Soy un hombre lleno de febrero

OFICINA EN UNA CIUDAD PEQUENA

Sevilla, I/II/2020

Comienza hoy un mes rutilante y soy consciente de que estoy lleno de febrero. Lo aprendí en su día de Ángel González:

[…] Un hombre lleno de febrero,
ávido de domingos luminosos,
caminando hacia marzo paso a paso,
hacia el marzo del viento y de los rojos
horizontes —y la reciente primavera
ya en la frontera del abril lluvioso…
[…]

Un hombre solo vive esta experiencia en Madrid, en 1954, de nombre Ángel González (1). El problema es que a veces, en Sevilla, en 2020, se encuentra uno solo en un mundo diseñado por el enemigo, como aprendí también, en su día, del poeta Juan Cobos Wilkins. Leo las noticias de hoy y entre coronavirus, Brexit, la rebelión del campo con sus razones de la razón más que del corazón, Davos, la hija de Le Pen en su visita a España sin saber nunca qué es lo que se le ha perdido aquí (VOX sí), subidas sorprendentes de temperaturas que tienen algo que ver con el cambio climático y así, entre otras alegrías de las que no quiero acordarme, intento comprender cómo puedo llenar de sentido este mes que celebra la purificación, Februa, también Februarius, el festival romano de la purificación, más tarde incorporado a las Lupercales, que se celebraba desde antiguo el día 15 del mes romano. Fue el dios romano Februus el que centró su interés en la purificación para expiar las equivocaciones humanas, tratadas siempre de forma errónea, con perdón, como “pecados” y sus consecuencias.

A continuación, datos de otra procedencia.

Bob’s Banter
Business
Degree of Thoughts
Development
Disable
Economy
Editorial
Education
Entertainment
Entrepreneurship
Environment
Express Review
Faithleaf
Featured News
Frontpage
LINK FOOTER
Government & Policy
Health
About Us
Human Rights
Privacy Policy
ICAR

Sigo leyendo a Ángel González para salir de este mar de dudas existenciales y creo que me da un salvoconducto para transitar por días venideros caminando hacia Marzo paso a paso:

[…] —Más tarde vendrá mayo y luego junio,
y después julio y, al final, agosto—.

Un hombre con un año para nada
delante de su hastío para todo.

Quiero pensar hoy que tengo por delante un mes y un año para todo, aunque pese mucho el hastío que suelo vivir en lo más profundo de mi ser, porque soy un optimista bien informado que, sinceramente, no es más que la forma de convivir a diario con la razón de ser, en lo más íntimo de mi propia intimidad, un pesimista existencial, tal y como lo aprendí del haiku 123, precioso, escrito por Benedetti (2) en 1999: Un pesimista / Es sólo un optimista / Bien informado. Entre pesimismo y optimismo, la duda está servida al comenzar la purificación de febrero. Esa es la cuestión.

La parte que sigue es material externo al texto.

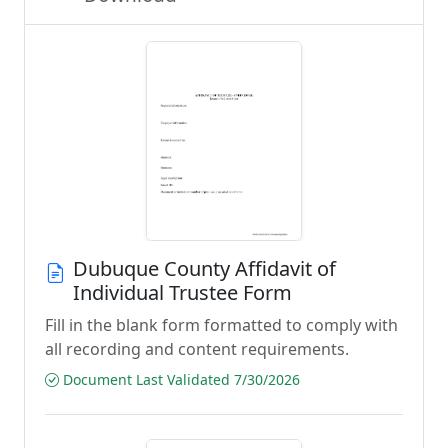
Dubuque County Affidavit of
Individual Trustee Form
Fill in the blank form formatted to comply with
all recording and content requirements.
Document Last Validated 7/30/2026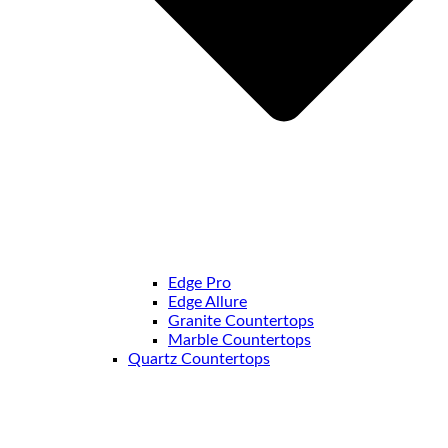
Edge Pro
Edge Allure
Granite Countertops
Marble Countertops
Quartz Countertops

NOTA: la imagen es de E. Hopper, 1953, Oficina en una ciudad pequeña

(1) González A. Palabra sobre palabra. Barcelona: Planeta (Seix Barral), 2018 (6ª imp.)
(2) Benedetti M. Rincón de haikus. Madrid: Visor Libros.

CLÁUSULA ÉTICA DE DIVULGACIÓN: José Antonio Cobeña Fernández no trabaja para ninguna empresa u organización religiosa, política, gubernamental o no gubernamental, que pueda beneficiarse de este artículo, no las asesora, no posee acciones en ellas ni recibe financiación o prebenda alguna de ellas. Tampoco declara otras vinculaciones relevantes aparte de su situación actual de jubilado.